For a more full and frank discussion of him check out:
Do2    pirate
26/03/2007 at 21:03
If he fails to hit his stated goals than the elite will be able to (should they wish) say "told you so - its tougher than it looks isn't it"

If he succeeds then what can anybody take away from him? He'll have won a personal victory and become a folk hero to many along the way.

If he gets somewhere near, but doesn't hit his ultimate goals then the elite will be reinforced (in my eyes) as somewhat God like, and he will have demonstrated what one man can really achieve - and thus be inspirational to me.
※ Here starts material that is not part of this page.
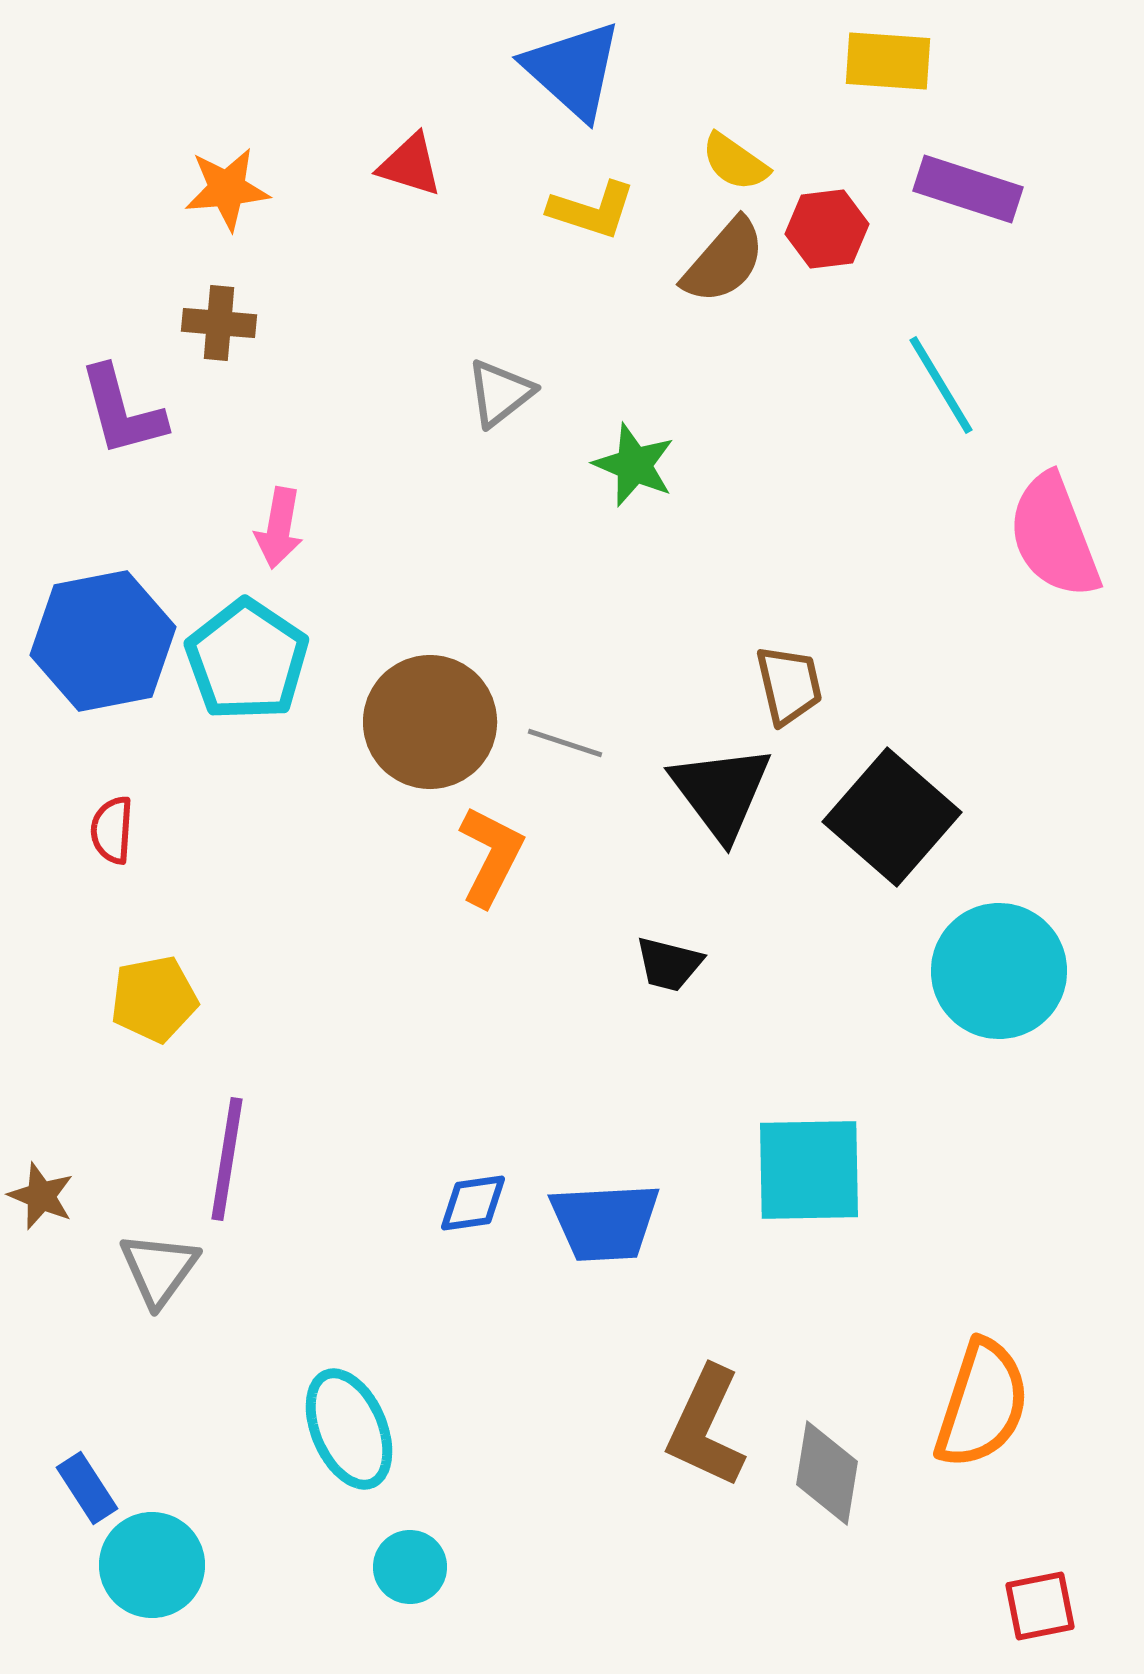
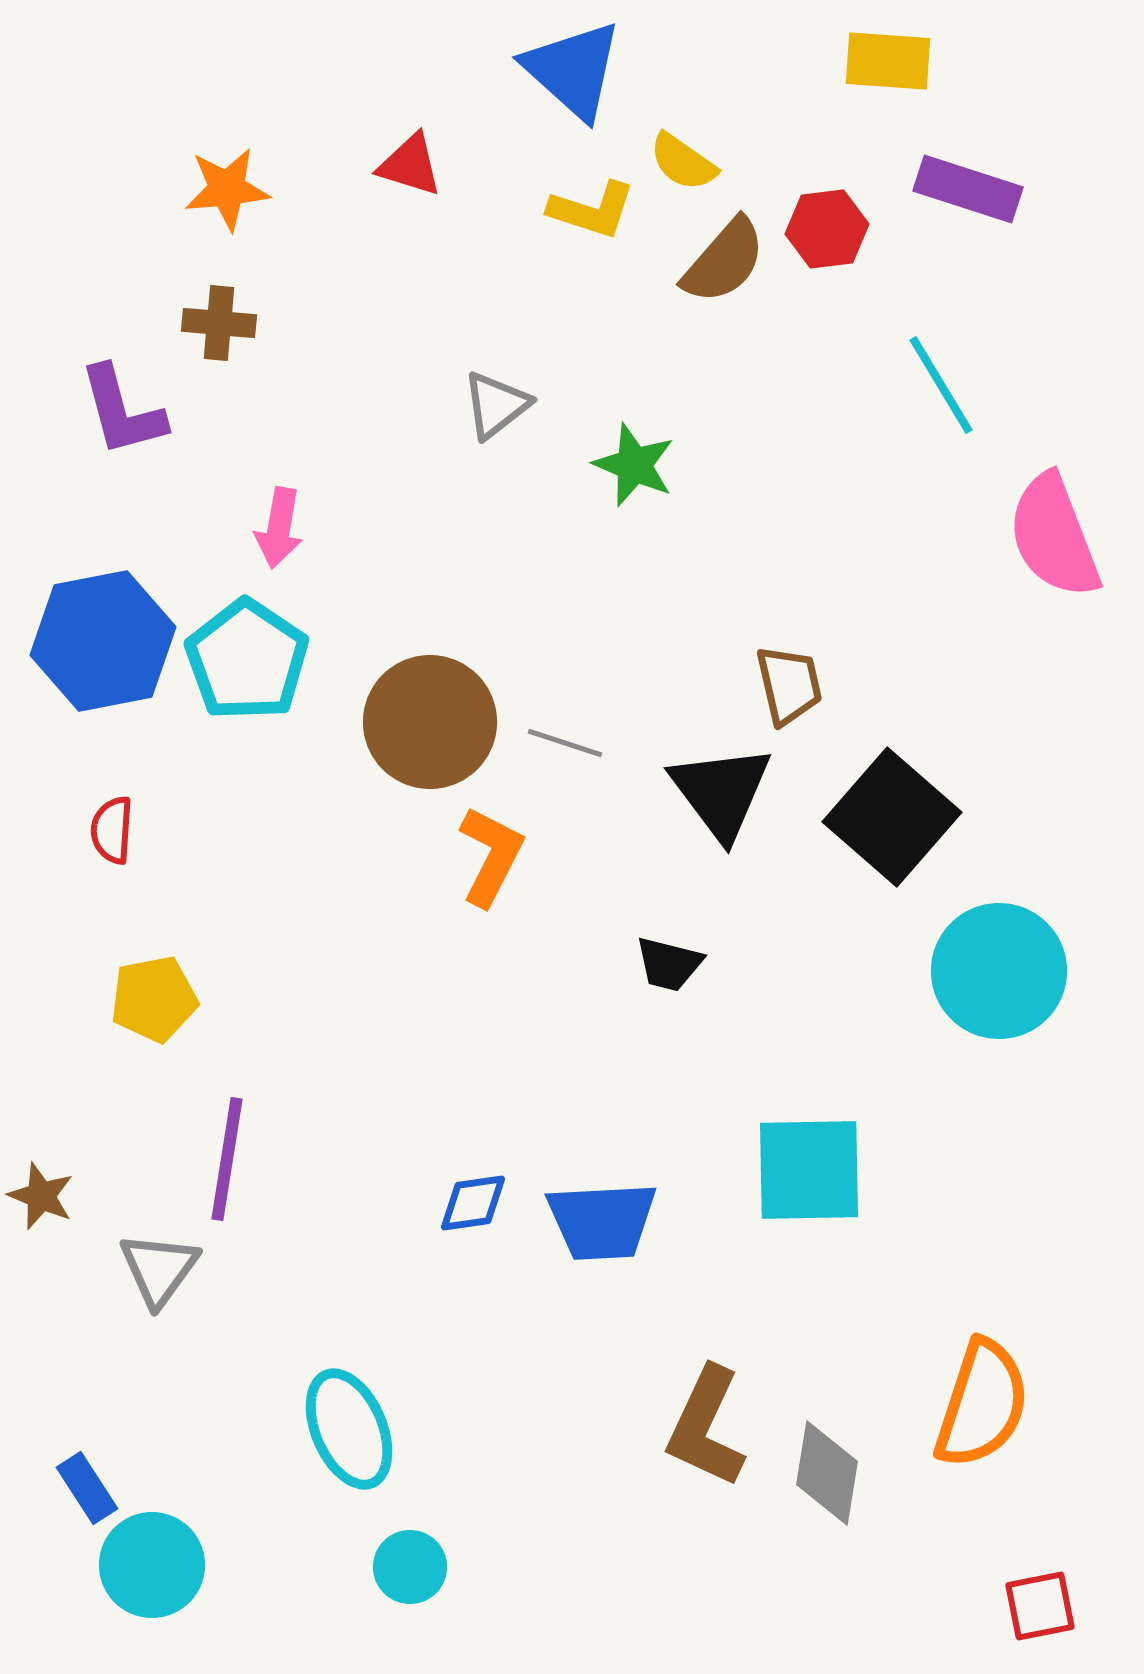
yellow semicircle at (735, 162): moved 52 px left
gray triangle at (500, 393): moved 4 px left, 12 px down
blue trapezoid at (605, 1222): moved 3 px left, 1 px up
The proof of the pudding...
26/03/2007 at 21:07
Well yes, there's that too. I'm as sceptical as most, but I find something of this magnitude inspirational - maybe I find the inspiration in this seemingly impossible situation. A challenge is always more exciting than something that's not isn't it? That would drive me anyway.
26/03/2007 at 21:07
Good luck to him.

I did notice he had a fairly good 10k but not that fast and wondered if he has the basic speed to run sub 5 min miling for 26.2 miles.
Do2    pirate
26/03/2007 at 21:07
Mike B - surely thats the whole point.

He is not making it seem easy unless he does come up with the goods.

For people who have already run 2:15 or 2:30 I congratulate you - you have proved yourself at the highest level in my eyes.

For such people to be insulted or threatened by words not backed up with actions strikes me as a little fragile on the ego front.